F = 0.5*LeastSquares(A = A, b = absorption)+ alpha*L2NormSquared()
algo=GD(initial=ig.allocate(0), objective_function=F , alpha=1e8) # TODO: once #1934 is merged remove the alpha argument
algo.run(100)
show2D([ground_truth, recon, algo.solution], title = ['Ground Truth', 'FDK Reconstruction', 'Tik solution'], origin = 'upper', num_cols = 3)

We now add a preconditioner. This time a CIL default `AdaptiveSensitivity`, in each call to the preconditioner the `gradient` is multiplied by $(x+\delta) /(A^T \mathbf{1})$ where $A$ is an operator,  $\mathbf{1}$ is an object in the range of the operator filled with ones. The point $x$ is the current iteration, or a reference image,  and $\delta$ is a small positive float.

In [None]:
alpha=0.1
A = ProjectionOperator(image_geometry=ig, 
                       acquisition_geometry=absorption.geometry)

F = 0.5*LeastSquares(A = A, b = absorption)+ alpha*L2NormSquared()
precon=preconditioner.AdaptiveSensitivity(operator=A)

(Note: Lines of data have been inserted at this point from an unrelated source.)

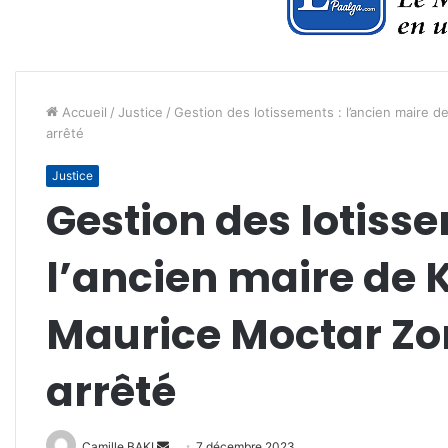
Accueil
/
Justice
/
Gestion des lotissements : l’ancien maire 
arrêté
Justice
Gestion des lotisse
l’ancien maire de
Maurice Moctar Zon
arrêté
Envoyer
Camille BAKI
7 décembre 2023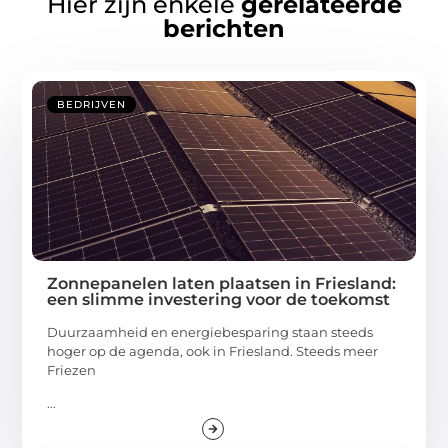
Hier zijn enkele
gerelateerde
berichten
BEDRIJVEN
Zonnepanelen laten plaatsen in Friesland:
een slimme investering voor de toekomst
Duurzaamheid en energiebesparing staan steeds
hoger op de agenda, ook in Friesland. Steeds meer
Friezen
...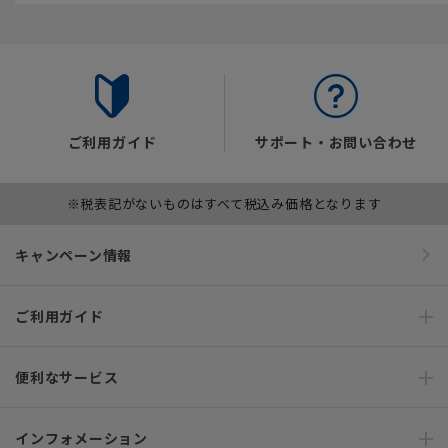
ご利用ガイド
サポート・お問い合わせ
※税表記がないものはすべて税込み価格となります
キャンペーン情報
ご利用ガイド
便利なサービス
インフォメーション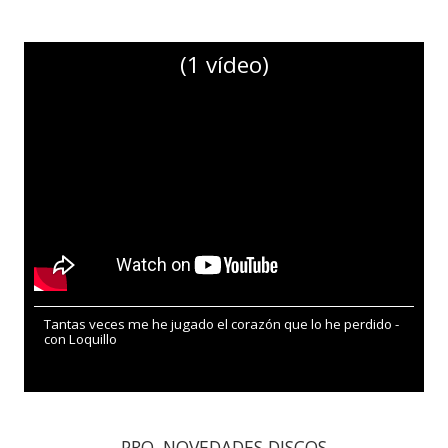
(1 vídeo)
Tantas veces me he jugado el corazón que lo he perdido -
con Loquillo
PRO. NOVEDADES DISCOS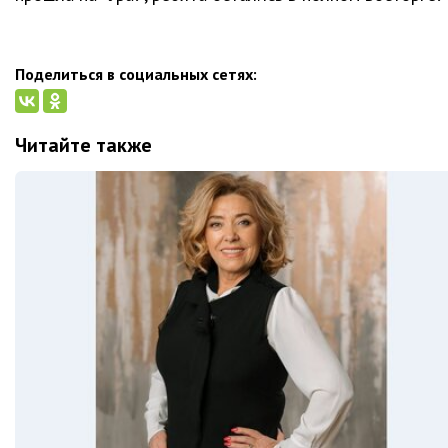
Поделиться в социальных сетях:
Читайте также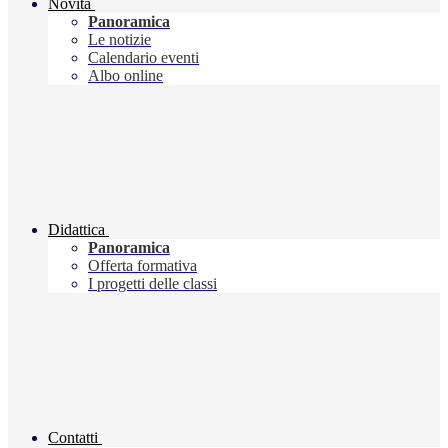
Novità
Panoramica
Le notizie
Calendario eventi
Albo online
Didattica
Panoramica
Offerta formativa
I progetti delle classi
Contatti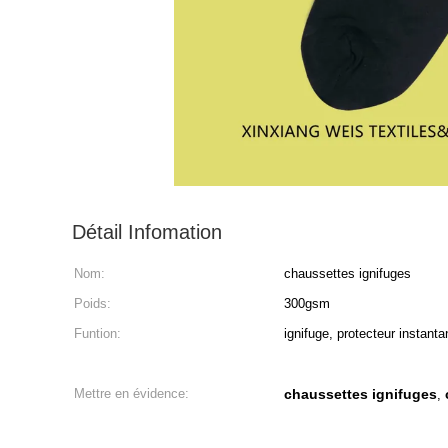
Détail Infomation
Nom:
chaussettes ignifuges
Poids:
300gsm
Funtion:
ignifuge, protecteur instanta
Mettre en évidence:
chaussettes ignifuges
,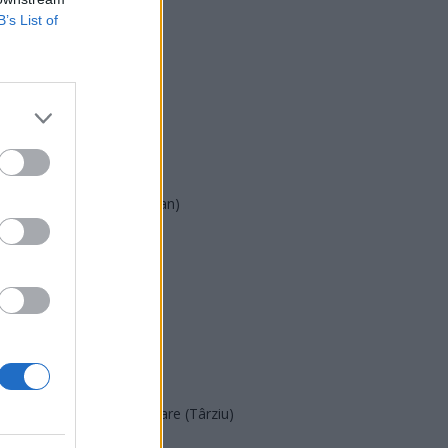
B’s List of
USR
PNL
PSD
AUR
UDMR
PMP (Tomac)
Forța Dreptei (L. Orban)
PNȚMM
REPER
SENS
SOS (Șoșoacă)
POT (Gavrilă)
PACE (Peia)
Acțiunea Conservatoare (Târziu)
PDF (Lazarus)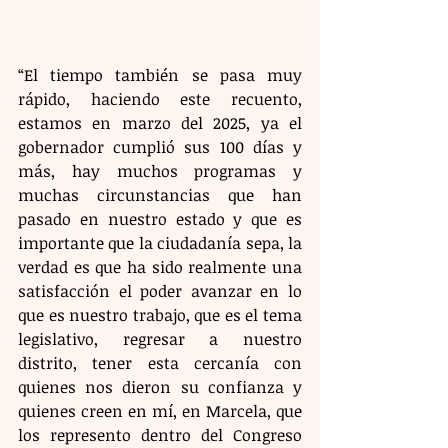
“El tiempo también se pasa muy 
rápido, haciendo este recuento, 
estamos en marzo del 2025, ya el 
gobernador cumplió sus 100 días y 
más, hay muchos programas y 
muchas circunstancias que han 
pasado en nuestro estado y que es 
importante que la ciudadanía sepa, la 
verdad es que ha sido realmente una 
satisfacción el poder avanzar en lo 
que es nuestro trabajo, que es el tema 
legislativo, regresar a nuestro 
distrito, tener esta cercanía con 
quienes nos dieron su confianza y 
quienes creen en mí, en Marcela, que 
los represento dentro del Congreso 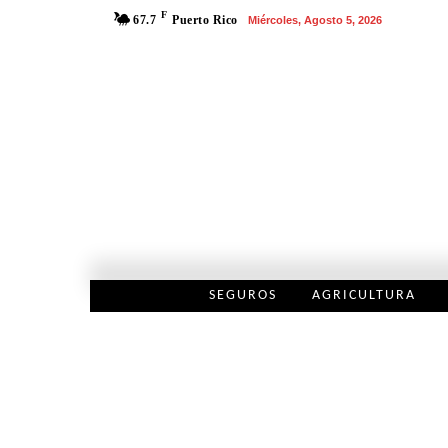
F
67.7
Puerto Rico
Miércoles, Agosto 5, 2026
SEGUROS
AGRICULTURA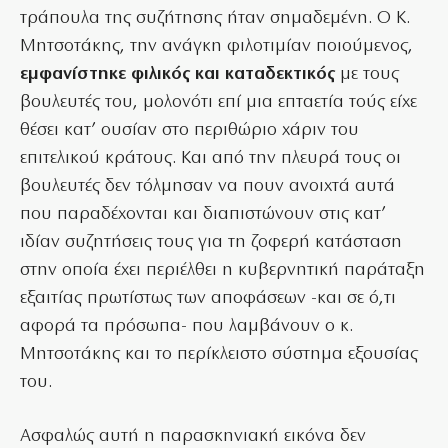
τράπουλα της συζήτησης ήταν σημαδεμένη. Ο Κ.
Μητσοτάκης, την ανάγκη φιλοτιμίαν ποιούμενος,
εμφανίστηκε φιλικός και καταδεκτικός
με τους
βουλευτές του, μολονότι επί μια επταετία τούς είχε
θέσει κατ’ ουσίαν στο περιθώριο χάριν του
επιτελικού κράτους. Και από την πλευρά τους οι
βουλευτές δεν τόλμησαν να πουν ανοιχτά αυτά
που παραδέχονται και διαπιστώνουν στις κατ’
ιδίαν συζητήσεις τους για τη ζοφερή κατάσταση
στην οποία έχει περιέλθει η κυβερνητική παράταξη
εξαιτίας πρωτίστως των αποφάσεων -και σε ό,τι
αφορά τα πρόσωπα- που λαμβάνουν ο κ.
Μητσοτάκης και το περίκλειστο σύστημα εξουσίας
του.
Ασφαλώς αυτή η παρασκηνιακή εικόνα δεν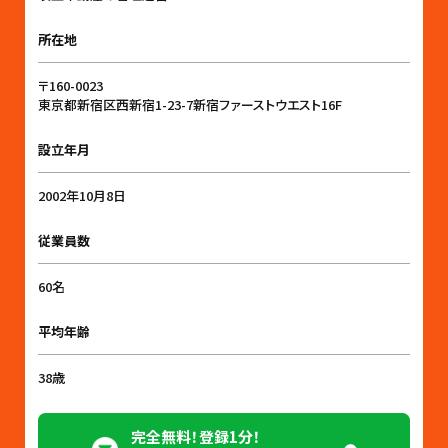
所在地
〒160-0023
東京都新宿区西新宿1-23-7新宿ファーストウエスト16F
設立年月
2002年10月8日
従業員数
60名
平均年齢
38歳
完全無料！登録1分！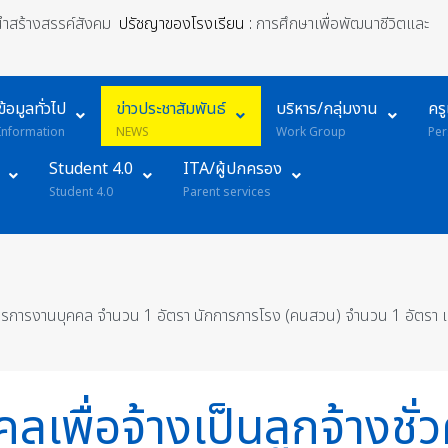
้นำสร้างสรรค์สังคม
ปรัชญาของโรงเรียน :
การศึกษาเพื่อพัฒนาชีวิตและ
ข้อมูลทั่วไป
ข่าวประชาสัมพันธ์
บริหาร/กลุ่มงาน
คร
Information
NEWS
Work Group
Per
Student 4.0
ITA/ผู้ปกครอง
Student 4.0
Parent services
้าที่ธุรการงานบุคคล จำนวน 1 อัตรา นักการภารโรง (คนสวน) จำนวน 1 อัตรา 
เพื่อจ้างเป็นลูกจ้างชั่ว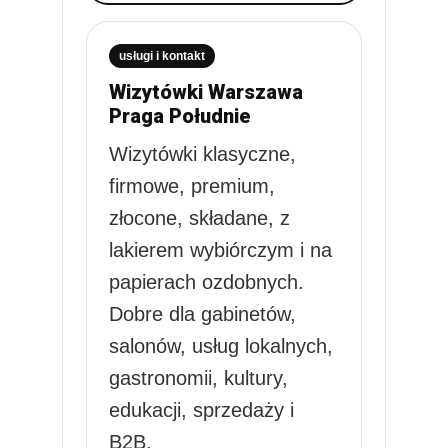
usługi i kontakt
Wizytówki Warszawa
Praga Południe
Wizytówki klasyczne,
firmowe, premium,
złocone, składane, z
lakierem wybiórczym i na
papierach ozdobnych.
Dobre dla gabinetów,
salonów, usług lokalnych,
gastronomii, kultury,
edukacji, sprzedaży i
B2B.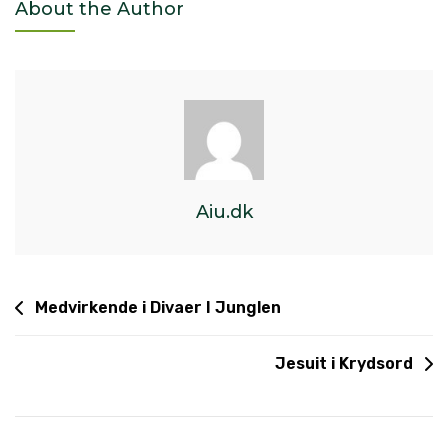
About the Author
Aiu.dk
Medvirkende i Divaer I Junglen
Jesuit i Krydsord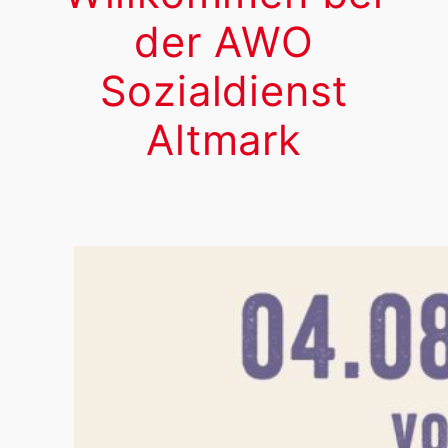
der AWO
Sozialdienst
Altmark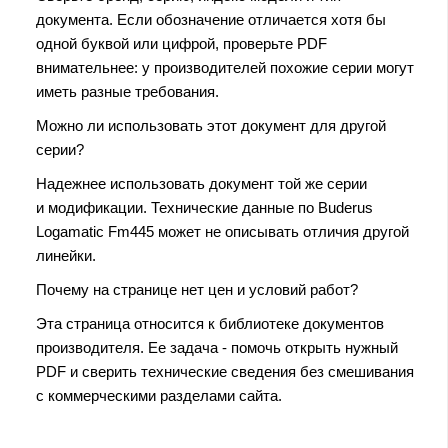
документа. Если обозначение отличается хотя бы
одной буквой или цифрой, проверьте PDF
внимательнее: у производителей похожие серии могут
иметь разные требования.
Можно ли использовать этот документ для другой
серии?
Надежнее использовать документ той же серии
и модификации. Технические данные по Buderus
Logamatic Fm445 может не описывать отличия другой
линейки.
Почему на странице нет цен и условий работ?
Эта страница относится к библиотеке документов
производителя. Ее задача - помочь открыть нужный
PDF и сверить технические сведения без смешивания
с коммерческими разделами сайта.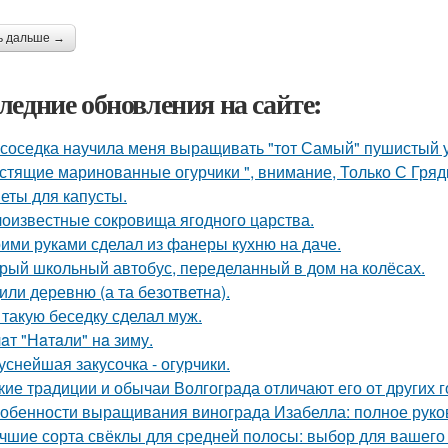
ь дальше →
ледние обновления на сайте:
 соседка научила меня выращивать "тот Самый" пушистый у
стящие маринованные огурчики ", внимание, Только С Грядк
еты для капусты.
оизвестные сокровища ягодного царства.
ими руками сделал из фанеры кухню на даче.
рый школьный автобус, переделанный в дом на колёсах.
или деревню (а та безответна).
 такую беседку сделал муж.
aт "Нaтaли" нa зиму.
уснейшая закусочка - огурчики.
кие традиции и обычаи Волгограда отличают его от других 
обенности выращивания винограда Изабелла: полное руко
чшие сорта свёклы для средней полосы: выбор для вашего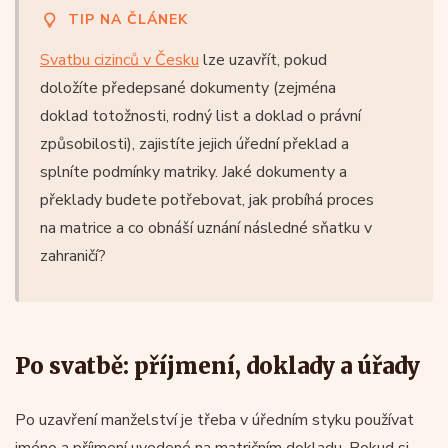
TIP NA ČLÁNEK
Svatbu cizinců v Česku
lze uzavřít, pokud
doložíte předepsané dokumenty (zejména
doklad totožnosti, rodný list a doklad o právní
způsobilosti), zajistíte jejich úřední překlad a
splníte podmínky matriky. Jaké dokumenty a
překlady budete potřebovat, jak probíhá proces
na matrice a co obnáší uznání následné sňatku v
zahraničí?
Po svatbě: příjmení, doklady a úřady
Po uzavření manželství je třeba v úředním styku používat
jméno a příjmení uvedené na matričním dokladu. Pokud si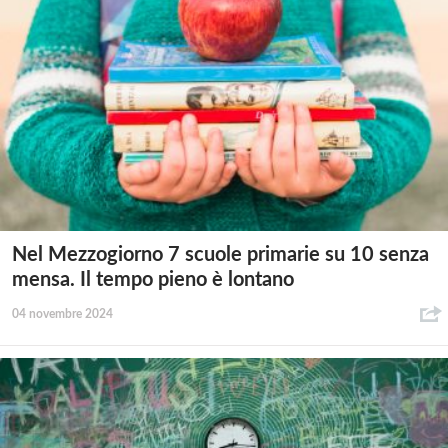
Nel Mezzogiorno 7 scuole primarie su 10 senza
mensa. Il tempo pieno è lontano
04 novembre 2024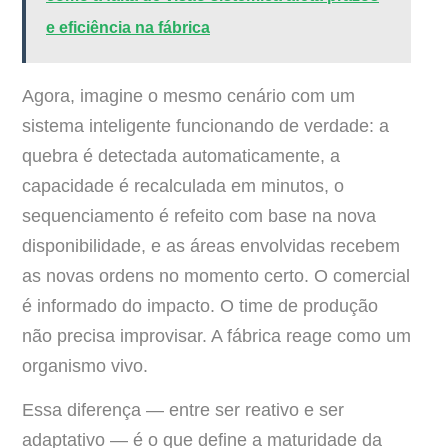
e eficiência na fábrica
Agora, imagine o mesmo cenário com um
sistema inteligente funcionando de verdade: a
quebra é detectada automaticamente, a
capacidade é recalculada em minutos, o
sequenciamento é refeito com base na nova
disponibilidade, e as áreas envolvidas recebem
as novas ordens no momento certo. O comercial
é informado do impacto. O time de produção
não precisa improvisar. A fábrica reage como um
organismo vivo.
Essa diferença — entre ser reativo e ser
adaptativo — é o que define a maturidade da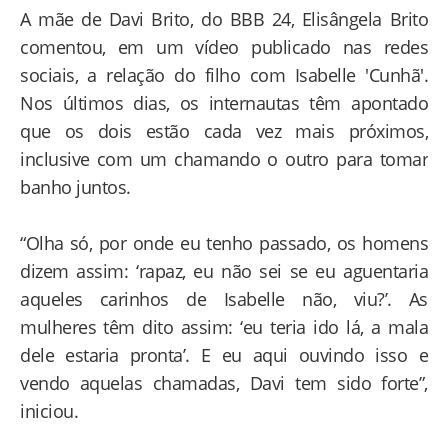
A mãe de Davi Brito, do BBB 24, Elisângela Brito
comentou, em um vídeo publicado nas redes
sociais, a relação do filho com Isabelle 'Cunhã'.
Nos últimos dias, os internautas têm apontado
que os dois estão cada vez mais próximos,
inclusive com um chamando o outro para tomar
banho juntos.
“Olha só, por onde eu tenho passado, os homens
dizem assim: ‘rapaz, eu não sei se eu aguentaria
aqueles carinhos de Isabelle não, viu?’. As
mulheres têm dito assim: ‘eu teria ido lá, a mala
dele estaria pronta’. E eu aqui ouvindo isso e
vendo aquelas chamadas, Davi tem sido forte”,
iniciou.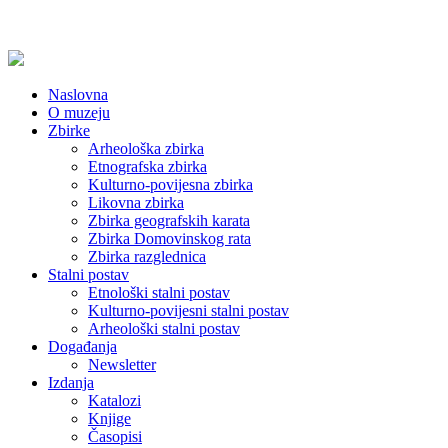
Naslovna
O muzeju
Zbirke
Arheološka zbirka
Etnografska zbirka
Kulturno-povijesna zbirka
Likovna zbirka
Zbirka geografskih karata
Zbirka Domovinskog rata
Zbirka razglednica
Stalni postav
Etnološki stalni postav
Kulturno-povijesni stalni postav
Arheološki stalni postav
Događanja
Newsletter
Izdanja
Katalozi
Knjige
Časopisi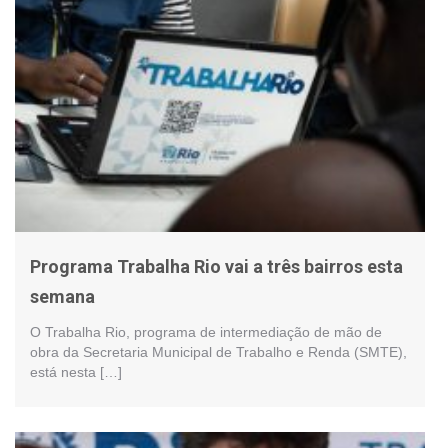
Programa Trabalha Rio vai a três bairros esta
semana
O Trabalha Rio, programa de intermediação de mão de
obra da Secretaria Municipal de Trabalho e Renda (SMTE),
está nesta […]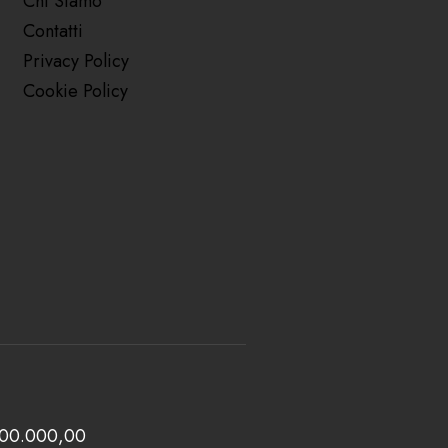
Chi Siamo
Contatti
Privacy Policy
Cookie Policy
 100.000,00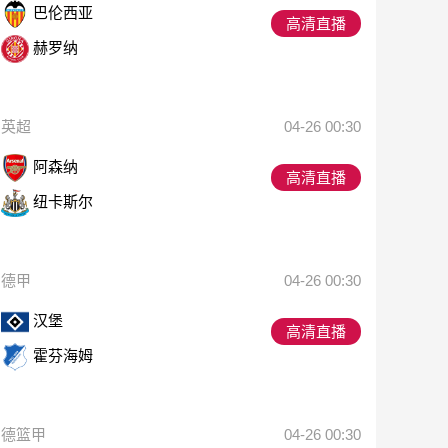
巴伦西亚
高清直播
赫罗纳
英超
04-26 00:30
阿森纳
高清直播
纽卡斯尔
德甲
04-26 00:30
汉堡
高清直播
霍芬海姆
德篮甲
04-26 00:30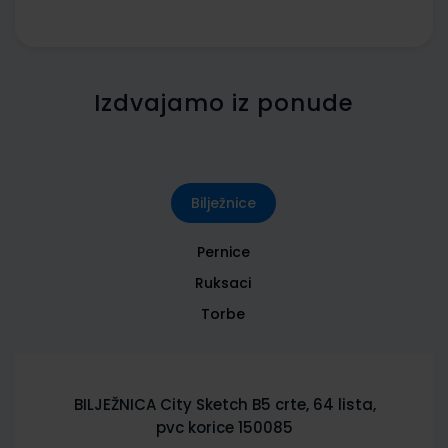
Izdvajamo iz ponude
Bilježnice
Pernice
Ruksaci
Torbe
BILJEŽNICA City Sketch B5 crte, 64 lista,
pvc korice 150085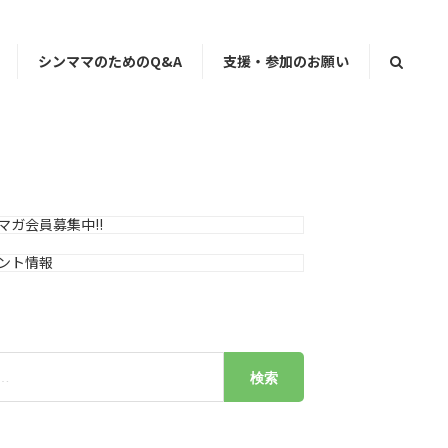
シンママのためのQ&A
支援・参加のお願い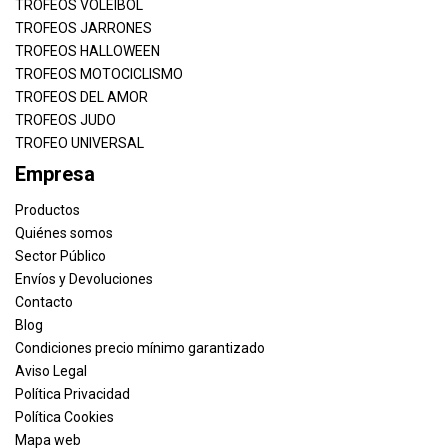
TROFEOS VOLEIBOL
TROFEOS JARRONES
TROFEOS HALLOWEEN
TROFEOS MOTOCICLISMO
TROFEOS DEL AMOR
TROFEOS JUDO
TROFEO UNIVERSAL
Empresa
Productos
Quiénes somos
Sector Público
Envíos y Devoluciones
Contacto
Blog
Condiciones precio mínimo garantizado
Aviso Legal
Política Privacidad
Política Cookies
Mapa web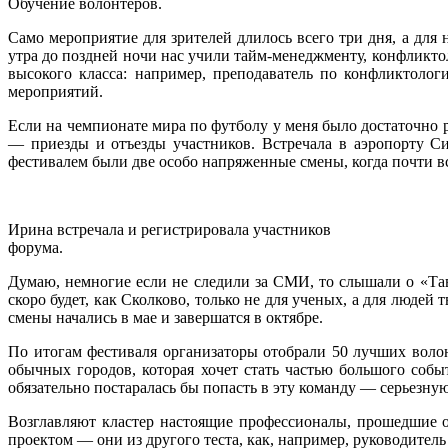
Обучение волонтеров.
Само мероприятие для зрителей длилось всего три дня, а для 
утра до поздней ночи нас учили тайм-менеджменту, конфликто
высокого класса: например, преподаватель по конфликтолог
мероприятий.
Если на чемпионате мира по футболу у меня было достаточно 
— приезды и отъезды участников. Встречала в аэропорту Си
фестивалем были две особо напряженные смены, когда почти в
Ирина встречала и регистрировала участников
форума.
Думаю, немногие если не следили за СМИ, то слышали о «Тав
скоро будет, как Сколково, только не для ученых, а для люде
смены начались в мае и завершатся в октябре.
По итогам фестиваля организаторы отобрали 50 лучших волонт
обычных городов, которая хочет стать частью большого соб
обязательно постаралась бы попасть в эту команду — серьезну
Возглавляют кластер настоящие профессионалы, прошедшие ос
проектом — они из другого теста, как, например, руководите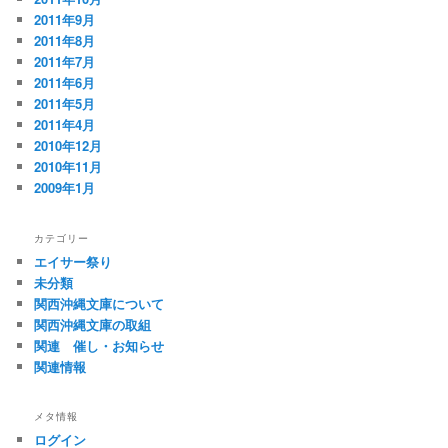
2011年9月
2011年8月
2011年7月
2011年6月
2011年5月
2011年4月
2010年12月
2010年11月
2009年1月
カテゴリー
エイサー祭り
未分類
関西沖縄文庫について
関西沖縄文庫の取組
関連 催し・お知らせ
関連情報
メタ情報
ログイン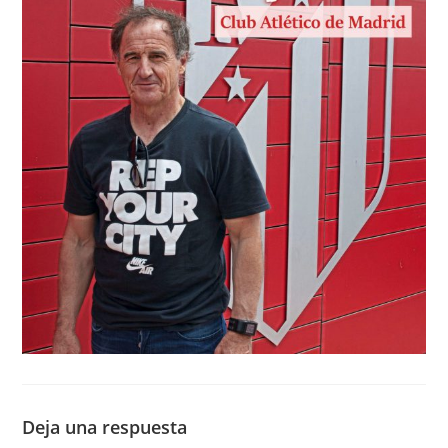
Deja una respuesta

algo_precon=GD(initial=ig.allocate(0), objective_function=F , preconditioner=precon, alpha=1e8) # TODO: once #1934 is merged remove the alpha argument 
algo_precon.run(100)
show2D([ground_truth, recon, algo.solution], title = ['Ground Truth', 'FDK Reconstruction', 'Tik solution'], origin = 'upper', num_cols = 3)

We can plot the objective values of the two algorithms: 

In [None]:
plt.plot(range(2,101),algo.objective[2:], label='Not preconditioned')
plt.plot(range(2,101),algo_precon.objective[2:], label='Preconditioned')
plt.xlabel('Iteration')
plt.ylabel('Objective value')

plt.legend()

Again, we see slightly improved convergence with the AdaptiveSensitivity preconditioner.